I don't know if it's the isolation that is getting to me. I don't know if it's the weather that's getting to me.

Or maybe it's the lack of physical activity; I haven't run since the Bay to Breakers, and I haven't gone on a ride since Memorial Day. I was planning to go today, but the fog was too oppressive. I'm planning to go tomorrow, fog or not, on what should come close to another 50 mile ride.

I wondered once whether anyone had blogged a suicide, but dismissed it as not being my style. To the extent that I've always referred to my journals as my "suicide note", maybe I am. But to keep it in perspective, more than 10 years of suicide note has not produced any results.

I do feel there is something fundamentally different now, but haven't I always thought there was something "fundamentally different now"? That's fine; if there is something fundamentally different this time, fine; if there isn't, fine.

It's a fine line between non-attachment and suicide.

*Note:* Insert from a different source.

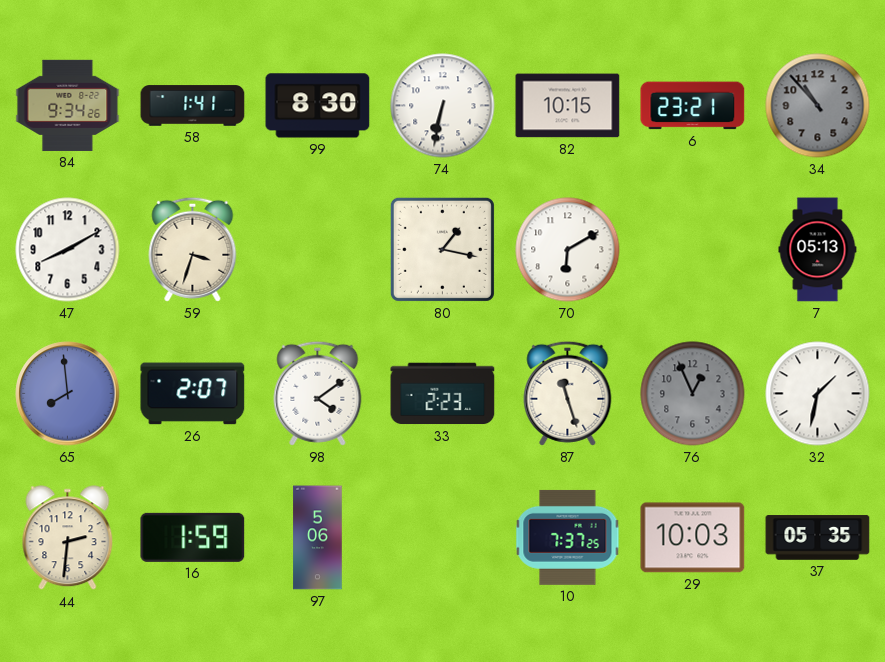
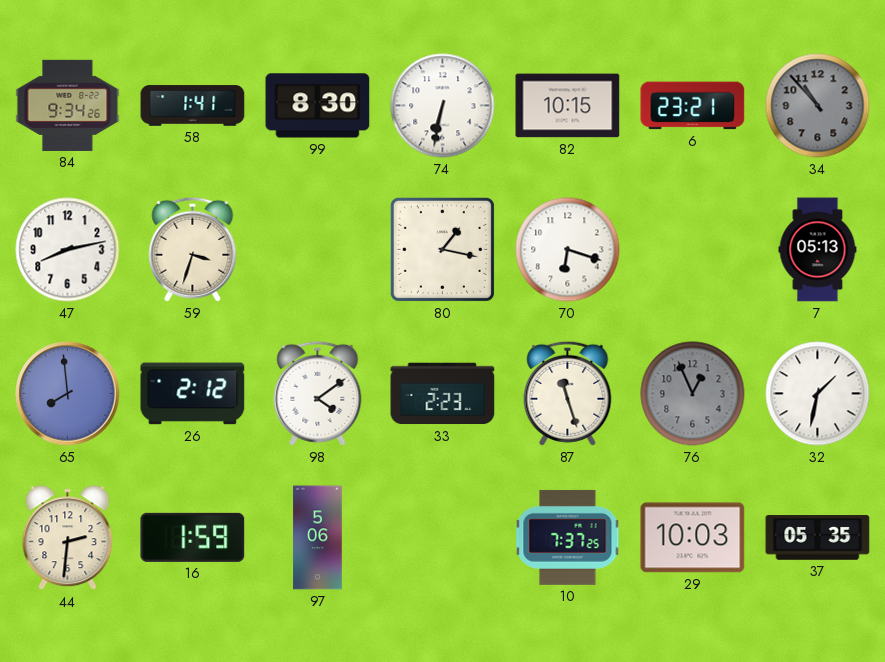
47: 8:10 -> 8:13
70: 6:10 -> 6:18
26: 2:07 -> 2:12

When the feelings of isolation, or weather-related oppression, or general stagnation emerge, the feelings are fine, but the negativity associated with the feelings must be stripped away.

But they can't be stripped away by suppressing them, they need to be engaged, turned around, and understood and dismissed for what they are . . . fleeting, being part of reality where "reality" is ephemeral.

If the feelings are the cause of suicide, that is wrong. Non-attachment as a reason for suicide is also wrong. Suicide must only be suicide for what it is and why it is. Zenaida once asked, as we are all asked eventually, whether I believe in destiny. Odd question, as we were no longer that kinda close by that time.

I believe in destiny and fate, but it's a flexible destiny. Our, or rather my (I don't speak for anyone else) destiny is not written in stone, but opportunities show themselves in the form of fate and destiny. As an individual, one has the independent choice how to act when confronted with that occurence of fate or destiny. In catch-phrase terms: we don't approach our fate, our fates approach us.

I trace back my timeline, the path that I have chosen, the choices I have made when confronted with fate or destiny. There is a lot I would do differently if I could do it all again, but no, where I've been led and led myself is fate.

When I think of it that way, I smile. I don't know why, but it's alright. At the end of my journey, whenever it happens, I know, I know, I know that I will be smiling. Hopefully I will have the presence of mind to acknowledge that this is the end of my journey and remember to smile.